■ Given records

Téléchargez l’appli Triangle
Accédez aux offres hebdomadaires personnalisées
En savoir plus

---

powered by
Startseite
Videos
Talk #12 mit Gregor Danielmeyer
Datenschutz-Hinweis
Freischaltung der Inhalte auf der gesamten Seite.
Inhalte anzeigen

■ Activity
Each line holding the word "Inhalte" must be pulled from the records.

■ Solution
Freischaltung der Inhalte auf der gesamten Seite.
Inhalte anzeigen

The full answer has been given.